Our study had several limitations. First, although the median size of total lesions was larger than 2.0 cm and was not different between LD and ED subgroups, some lesions with diameter less than 2.0 cm may encounter partial volume effect. Second, because all FDG-PET abnormal lesions were measured, the number of false positives included in the analysis may be increased although possible imaging methods and pathologic biopsy were done in the case with discrepancy in PET image and CT findings.

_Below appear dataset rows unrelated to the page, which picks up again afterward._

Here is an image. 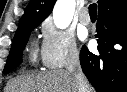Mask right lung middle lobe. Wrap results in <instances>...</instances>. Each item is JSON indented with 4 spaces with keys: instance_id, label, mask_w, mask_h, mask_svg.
<instances>
[{
    "instance_id": "obj_1",
    "label": "right lung middle lobe",
    "mask_w": 127,
    "mask_h": 92,
    "mask_svg": "<svg viewBox=\"0 0 127 92\" xmlns=\"http://www.w3.org/2000/svg\"><path fill=\"white\" fill-rule=\"evenodd\" d=\"M38 25L30 26L14 36L12 41L11 51L8 55L3 73L7 74L13 71L22 62V52L26 46L30 33Z\"/></svg>"
}]
</instances>
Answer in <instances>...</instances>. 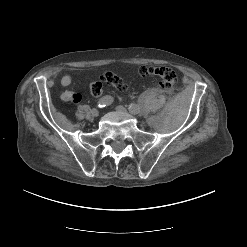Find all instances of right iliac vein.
<instances>
[{"label":"right iliac vein","mask_w":247,"mask_h":247,"mask_svg":"<svg viewBox=\"0 0 247 247\" xmlns=\"http://www.w3.org/2000/svg\"><path fill=\"white\" fill-rule=\"evenodd\" d=\"M92 115H93L94 117H97V116L99 115V111H98L97 109H93V110H92Z\"/></svg>","instance_id":"right-iliac-vein-1"}]
</instances>
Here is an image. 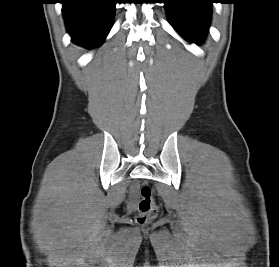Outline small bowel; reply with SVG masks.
Listing matches in <instances>:
<instances>
[{"instance_id":"small-bowel-1","label":"small bowel","mask_w":279,"mask_h":267,"mask_svg":"<svg viewBox=\"0 0 279 267\" xmlns=\"http://www.w3.org/2000/svg\"><path fill=\"white\" fill-rule=\"evenodd\" d=\"M132 197H133V198L135 197V191L132 192Z\"/></svg>"}]
</instances>
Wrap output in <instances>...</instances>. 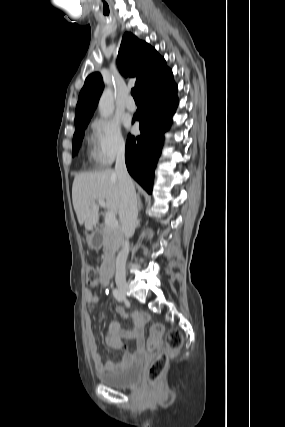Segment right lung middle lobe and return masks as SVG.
I'll list each match as a JSON object with an SVG mask.
<instances>
[{
  "mask_svg": "<svg viewBox=\"0 0 285 427\" xmlns=\"http://www.w3.org/2000/svg\"><path fill=\"white\" fill-rule=\"evenodd\" d=\"M86 126H87V124L83 125L79 128H76V131H75L74 137H73V144H72V155L73 156L77 153V151L80 147Z\"/></svg>",
  "mask_w": 285,
  "mask_h": 427,
  "instance_id": "right-lung-middle-lobe-1",
  "label": "right lung middle lobe"
}]
</instances>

In conclusion, the assessment of metabolic activity by pretreatment ¹⁸F-FDG-PET/CT well predicted prognosis of SCLC patients. Incorporation of metabolic measurements by FDG-PET into a two-tiered staging system is more accurate for predicting survival than the tumor stage alone and identifies three subgroups with different prognosis. This criterion with high discriminative power will be useful for stratifying patients in randomized clinical studies and ultimately for selecting appropriate therapies.

No potential conflicts of interest were disclosed.

We thank the members of Lung Cancer Clinic Severance Hospital for thoughtful discussion and review of the manuscript.